When we correlated the reported frequency of filaggrin gene mutations with vitamin D blood levels at various latitudes within Europe, we found an almost perfect (inverse) correlation. These populations we propose found the loss of the benefits of filaggrin on the skin barrier a small price to pay in order to ensure sufficient vitamin D production during summer months that could sustain them through the long dark winters.

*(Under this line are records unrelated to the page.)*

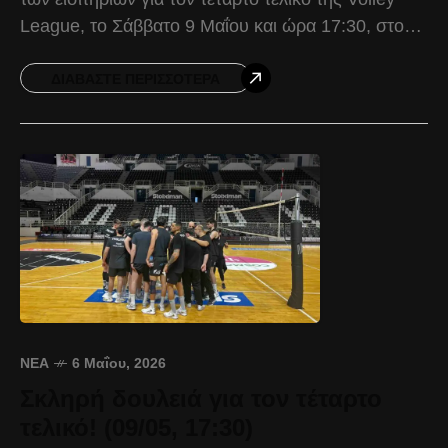
League, το Σάββατο 9 Μαΐου και ώρα 17:30, στο
PAOK Sports Arena, με τον Παναθηναϊκό.
ΔΙΑΒΆΣΤΕ ΠΕΡΙΣΣΌΤΕΡΑ
ΝΈΑ
6 Μαΐου, 2026
Σκληρή δουλειά για τον τέταρτο
τελικό! (09/05, 17:30)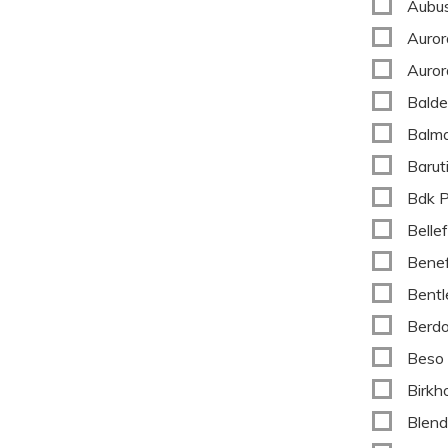
Aubu
Auror
Auror
Balde
Balma
Barut
Bdk 
Belle
Benef
Bentl
Berd
Beso
Birkh
Blen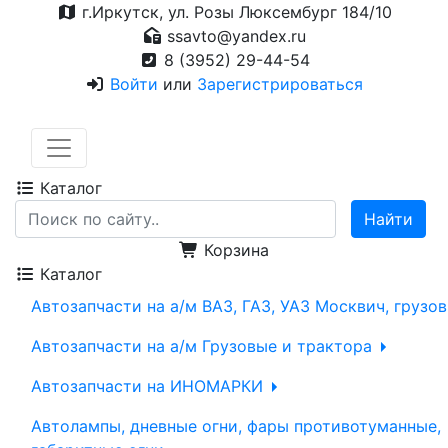
г.Иркутск, ул. Розы Люксембург 184/10
ssavto@yandex.ru
8 (3952) 29-44-54
Войти
или
Зарегистрироваться
Каталог
Корзина
Каталог
Автозапчасти на а/м ВАЗ, ГАЗ, УАЗ Москвич, грузо
Автозапчасти на а/м Грузовые и трактора
Автозапчасти на ИНОМАРКИ
Автолампы, дневные огни, фары противотуманные,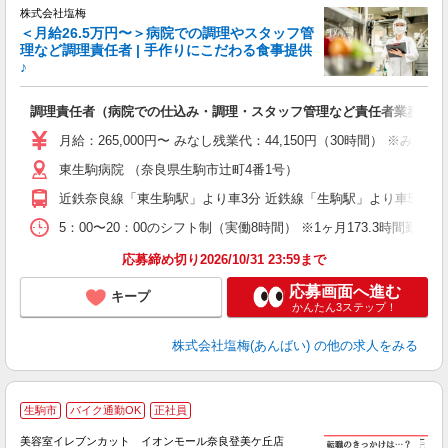
株式会社塩梅
＜月給26.5万円〜＞病院での調理やスタッフ管
理など調理責任者 | 手作りにこだわる食事提供
♪
さ
調理責任者（病院での仕込み・調理・スタッフ管理など責任者業務）
入
（
月給：265,000円〜 みなし残業代：44,150円（30時間）
給
東生駒病院 （奈良県生駒市辻町4番1号）
通
援
近鉄奈良線「東生駒駅」より車3分 近鉄線「生駒駅」より車5分 
5：00〜20：00のシフト制（実働8時間） ※1ヶ月173.3時間勤
応募締め切り2026/10/31 23:59まで
応募画面へ進む
キープ
かんたん3ステップ！
株式会社塩梅(あんばい)
の他の求人をみる
生駒市
バイク通勤OK
正社員
美容室イレブンカット イオンモール奈良登美ケ丘店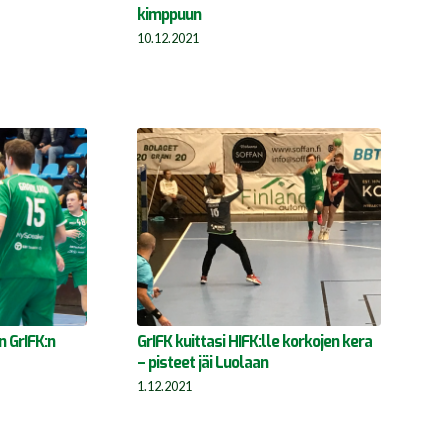
kimppuun
10.12.2021
n GrIFK:n
GrIFK kuittasi HIFK:lle korkojen kera
– pisteet jäi Luolaan
1.12.2021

It was only with the advent of contemporary urbanization that the cost of a weaker skin barrier, with its increasing frequency of atopic dermatitis and other atopic diseases like asthma, came to the fore.
Bottom Line: It has been puzzling why filaggrin mutations are so common among people of northern European ancestry, because they predispose to severe atopic dermatitis and even asthma. These observations suggest that they may have evolved as a trade-off to prevent vitamin D deficiency in these far northern climes. Because allergic diseases likely were not prevalent until very recently in human history, this cost is only now being realized.